▸ Material provided:

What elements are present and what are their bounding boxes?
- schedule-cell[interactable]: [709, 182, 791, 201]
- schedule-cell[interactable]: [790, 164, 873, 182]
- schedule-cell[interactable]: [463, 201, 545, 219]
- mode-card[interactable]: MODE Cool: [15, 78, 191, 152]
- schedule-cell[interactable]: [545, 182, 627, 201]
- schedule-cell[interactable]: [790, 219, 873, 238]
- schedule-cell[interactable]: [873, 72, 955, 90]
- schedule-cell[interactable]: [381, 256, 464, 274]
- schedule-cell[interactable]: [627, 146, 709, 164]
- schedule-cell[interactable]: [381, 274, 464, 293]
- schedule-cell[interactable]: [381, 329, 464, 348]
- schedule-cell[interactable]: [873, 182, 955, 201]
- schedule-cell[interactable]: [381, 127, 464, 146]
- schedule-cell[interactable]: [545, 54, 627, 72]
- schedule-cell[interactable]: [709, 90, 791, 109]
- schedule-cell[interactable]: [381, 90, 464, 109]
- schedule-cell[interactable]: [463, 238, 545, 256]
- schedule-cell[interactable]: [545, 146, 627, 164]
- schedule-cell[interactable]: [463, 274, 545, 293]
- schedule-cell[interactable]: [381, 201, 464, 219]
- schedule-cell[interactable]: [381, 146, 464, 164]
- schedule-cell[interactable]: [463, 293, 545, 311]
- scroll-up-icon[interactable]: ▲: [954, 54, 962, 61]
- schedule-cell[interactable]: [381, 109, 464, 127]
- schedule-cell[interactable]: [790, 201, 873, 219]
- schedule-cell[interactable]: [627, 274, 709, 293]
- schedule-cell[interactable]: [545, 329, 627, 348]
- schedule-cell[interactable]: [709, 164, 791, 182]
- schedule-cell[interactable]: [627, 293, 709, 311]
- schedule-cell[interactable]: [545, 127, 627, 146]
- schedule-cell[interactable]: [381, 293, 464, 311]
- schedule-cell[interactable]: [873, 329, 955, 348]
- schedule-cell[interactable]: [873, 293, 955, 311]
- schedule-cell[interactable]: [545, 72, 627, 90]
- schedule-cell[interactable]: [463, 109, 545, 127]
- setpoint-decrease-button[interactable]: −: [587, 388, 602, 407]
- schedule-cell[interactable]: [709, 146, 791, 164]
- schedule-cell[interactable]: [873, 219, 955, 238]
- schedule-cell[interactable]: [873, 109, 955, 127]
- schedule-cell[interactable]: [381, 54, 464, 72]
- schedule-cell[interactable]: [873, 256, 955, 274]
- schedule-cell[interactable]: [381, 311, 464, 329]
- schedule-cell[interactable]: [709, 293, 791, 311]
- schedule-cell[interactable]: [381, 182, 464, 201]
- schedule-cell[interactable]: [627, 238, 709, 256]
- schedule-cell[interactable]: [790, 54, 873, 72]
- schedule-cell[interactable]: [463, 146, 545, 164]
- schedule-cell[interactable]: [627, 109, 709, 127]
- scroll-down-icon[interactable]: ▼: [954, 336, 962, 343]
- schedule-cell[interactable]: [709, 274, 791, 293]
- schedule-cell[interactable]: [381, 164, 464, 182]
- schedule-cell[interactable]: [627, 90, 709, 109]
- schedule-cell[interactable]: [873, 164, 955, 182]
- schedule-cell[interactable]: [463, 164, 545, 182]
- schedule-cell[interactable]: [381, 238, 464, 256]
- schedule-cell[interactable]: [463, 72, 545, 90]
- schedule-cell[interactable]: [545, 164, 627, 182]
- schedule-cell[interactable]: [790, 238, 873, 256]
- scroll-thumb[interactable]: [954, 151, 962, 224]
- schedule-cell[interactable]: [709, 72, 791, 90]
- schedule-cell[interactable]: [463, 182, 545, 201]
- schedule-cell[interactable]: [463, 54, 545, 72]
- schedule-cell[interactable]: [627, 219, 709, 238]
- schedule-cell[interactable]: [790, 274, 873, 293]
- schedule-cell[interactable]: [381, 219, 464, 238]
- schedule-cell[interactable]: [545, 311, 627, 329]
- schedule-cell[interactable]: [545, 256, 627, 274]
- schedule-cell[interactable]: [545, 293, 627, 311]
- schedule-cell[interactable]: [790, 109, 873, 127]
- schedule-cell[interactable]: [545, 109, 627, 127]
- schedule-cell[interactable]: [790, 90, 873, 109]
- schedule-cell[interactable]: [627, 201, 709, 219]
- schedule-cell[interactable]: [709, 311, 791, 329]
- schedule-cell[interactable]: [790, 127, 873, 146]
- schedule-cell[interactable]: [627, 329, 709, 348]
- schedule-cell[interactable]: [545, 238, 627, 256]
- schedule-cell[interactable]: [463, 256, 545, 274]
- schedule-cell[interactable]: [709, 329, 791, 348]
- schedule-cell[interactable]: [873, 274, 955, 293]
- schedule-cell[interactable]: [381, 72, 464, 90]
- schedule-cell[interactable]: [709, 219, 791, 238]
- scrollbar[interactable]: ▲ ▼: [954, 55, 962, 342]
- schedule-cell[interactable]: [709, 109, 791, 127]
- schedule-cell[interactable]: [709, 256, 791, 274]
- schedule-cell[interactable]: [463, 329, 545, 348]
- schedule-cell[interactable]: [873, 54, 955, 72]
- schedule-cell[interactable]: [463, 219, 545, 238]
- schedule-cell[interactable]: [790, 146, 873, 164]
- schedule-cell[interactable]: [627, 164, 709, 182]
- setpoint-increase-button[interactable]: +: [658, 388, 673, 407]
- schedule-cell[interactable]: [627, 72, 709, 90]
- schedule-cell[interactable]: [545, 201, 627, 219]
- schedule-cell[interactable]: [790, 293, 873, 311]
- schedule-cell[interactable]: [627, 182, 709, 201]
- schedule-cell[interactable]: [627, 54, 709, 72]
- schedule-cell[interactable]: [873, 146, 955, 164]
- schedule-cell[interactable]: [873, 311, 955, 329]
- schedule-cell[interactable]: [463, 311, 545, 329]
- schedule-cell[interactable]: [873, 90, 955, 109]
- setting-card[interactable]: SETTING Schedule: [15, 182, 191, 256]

▸ Exercise prompt: The lines to return are those holding the string "setpoint" anywhere in the listing above.

▸ Answer to this problem:
- setpoint-decrease-button[interactable]: −: [587, 388, 602, 407]
- setpoint-increase-button[interactable]: +: [658, 388, 673, 407]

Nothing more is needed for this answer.